In the 1957 classic 12 Angry Men, group dynamics are portrayed through a jury deliberation. Group dynamics is concerned with the structure and functioning of groups as well as the different types of roles each character plays. In the film, twelve men are brought together in a room to decide whether a boy is guilty of killing his father. The personality conflicts, the joint effort and the functioning of several minds together to search for the truth are just a few characteristics of group dynamics at work. The whole spectrum of humanity is represented in this movie, from the bigotry of Juror No.10 to the coldly analytical No.4. Whether they brought good or bad qualities to the jury room, they all affected the outcome.

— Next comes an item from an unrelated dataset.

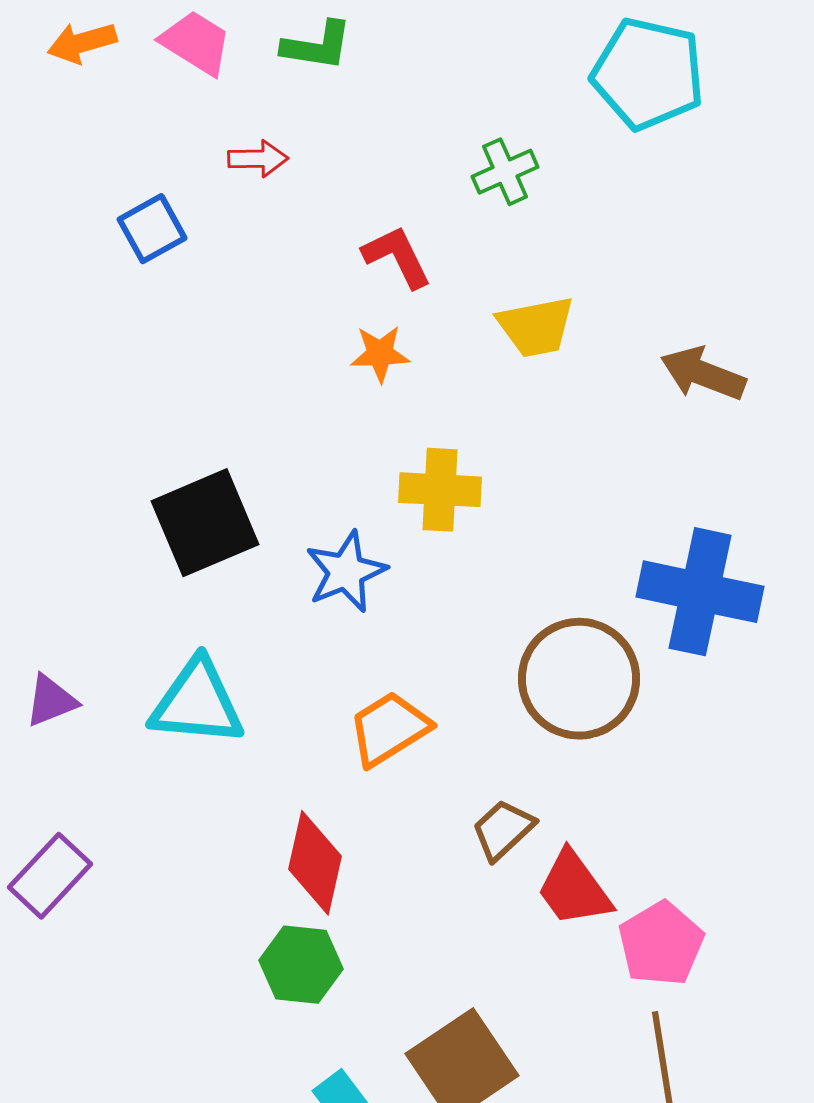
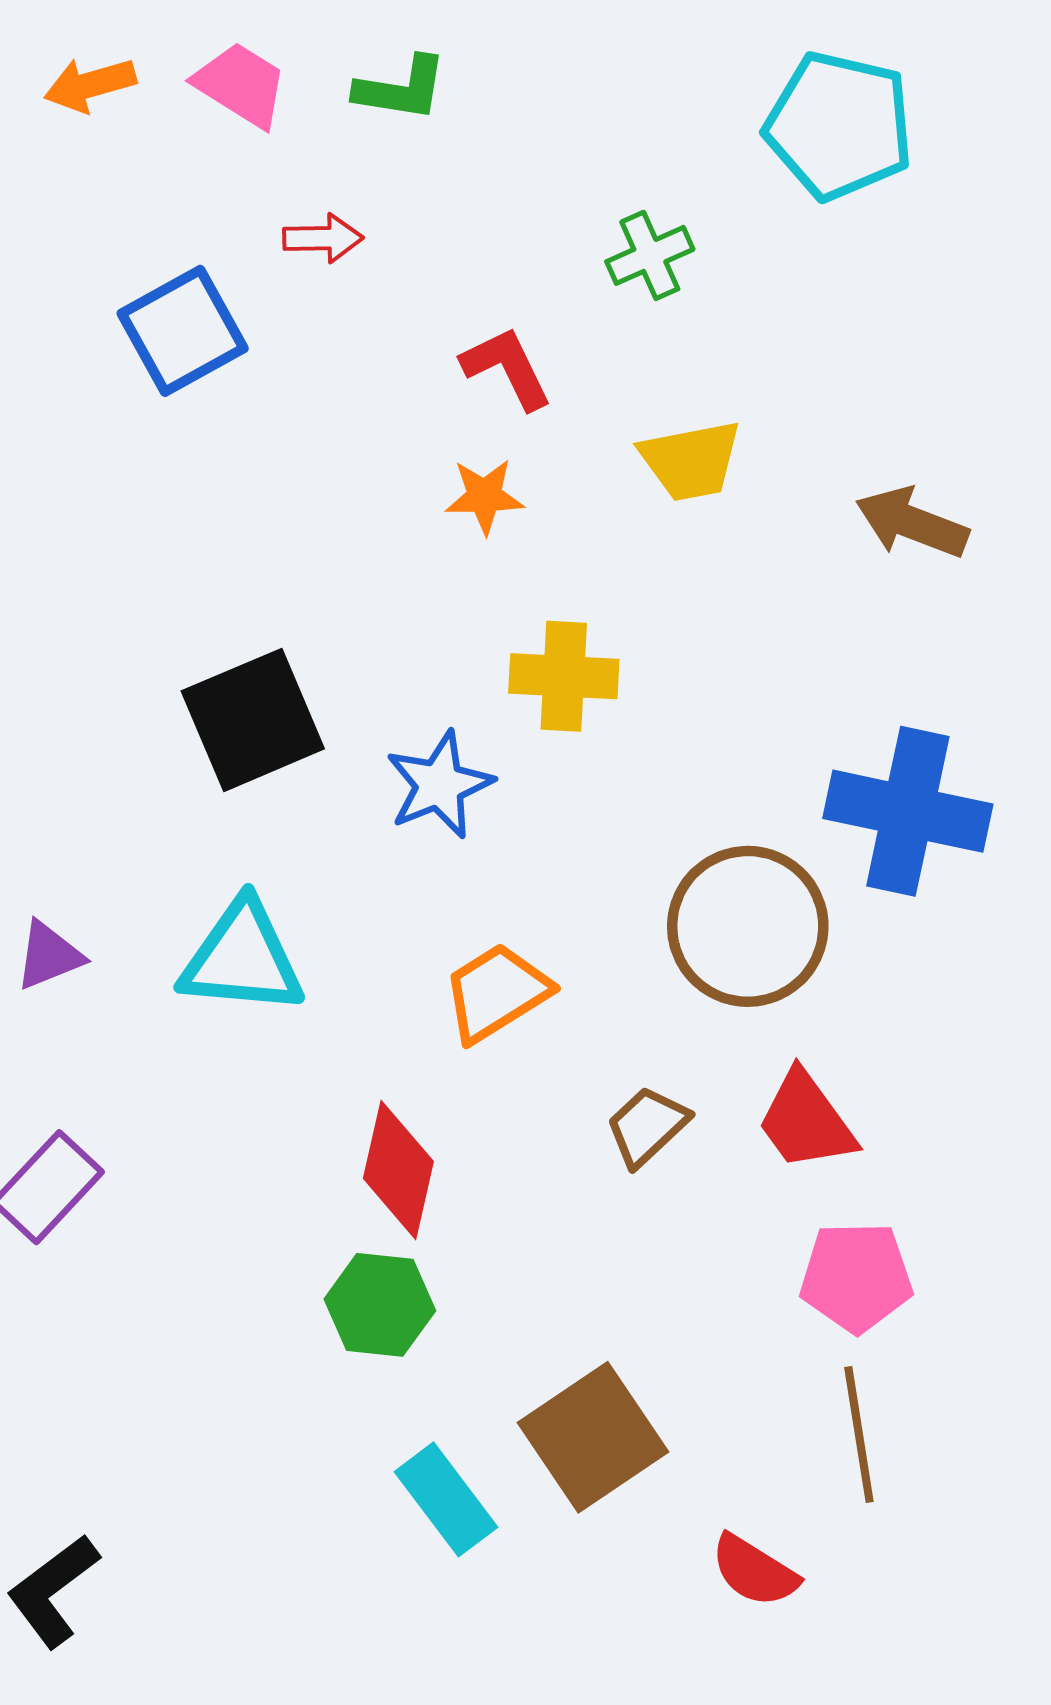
blue square: (152, 229) -> (183, 331), size x1.4
red trapezoid: (574, 889) -> (806, 1121), moved
pink pentagon: (661, 944) -> (856, 1277), turned 30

At the outset, eleven jurors vote in favor of convicting the accused without even discussing a single shred of the evidence presented at the trial. When a group becomes too confident and fails to think realistically about its task, groupthink can occur. Since it takes a longer time to communicate and reach a consensus in a group, decision making in a group is time-consuming. Therefore, when groups want to achieve a quick decision, as several jurors were eager to do, they make riskier decisions than individuals. Since not any individual is completely accountable for the decision, members will have a tendency to accept more extreme solutions. Only one brave juror refused to vote guilty. Juror #8 refused to fall into the groupthink trap and ultimately saved an innocent man's life. He openly admits that he does not know whether the accused is guilty or innocent and that he finds it necessary to simply talk about the case. What follows is not only a discussion of the particular facts of the case, but also an intense examination of the personal baggage that each jury member brings to the room.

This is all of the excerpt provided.